### Dataset entries
###

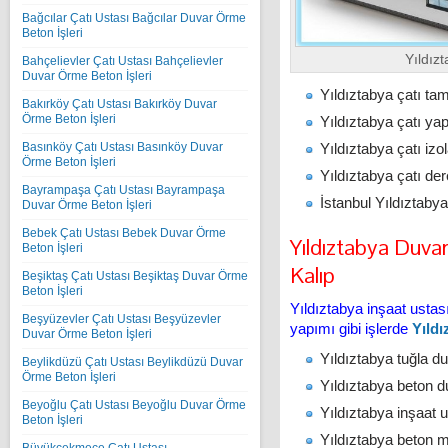
Bağcılar Çatı Ustası Bağcılar Duvar Örme
Beton İşleri
Yıldız
Bahçelievler Çatı Ustası Bahçelievler
Duvar Örme Beton İşleri
Yıldıztabya çatı tam
Bakırköy Çatı Ustası Bakırköy Duvar
Örme Beton İşleri
Yıldıztabya çatı yapm
Yıldıztabya çatı iz
Basınköy Çatı Ustası Basınköy Duvar
Örme Beton İşleri
Yıldıztabya çatı der
Bayrampaşa Çatı Ustası Bayrampaşa
İstanbul Yıldıztabya
Duvar Örme Beton İşleri
Bebek Çatı Ustası Bebek Duvar Örme
Yıldıztabya Duva
Beton İşleri
Kalıp
Beşiktaş Çatı Ustası Beşiktaş Duvar Örme
Beton İşleri
Yıldıztabya inşaat usta
Beşyüzevler Çatı Ustası Beşyüzevler
yapımı gibi işlerde
Yıldı
Duvar Örme Beton İşleri
Yıldıztabya tuğla du
Beylikdüzü Çatı Ustası Beylikdüzü Duvar
Örme Beton İşleri
Yıldıztabya beton du
Beyoğlu Çatı Ustası Beyoğlu Duvar Örme
Yıldıztabya inşaat 
Beton İşleri
Yıldıztabya beton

###

### Activity
Some lines in the data above hold the string "inşaat". Find and copy each of them.

### Solution to the problem
Yıldıztabya inşaat usta
Yıldıztabya inşaat 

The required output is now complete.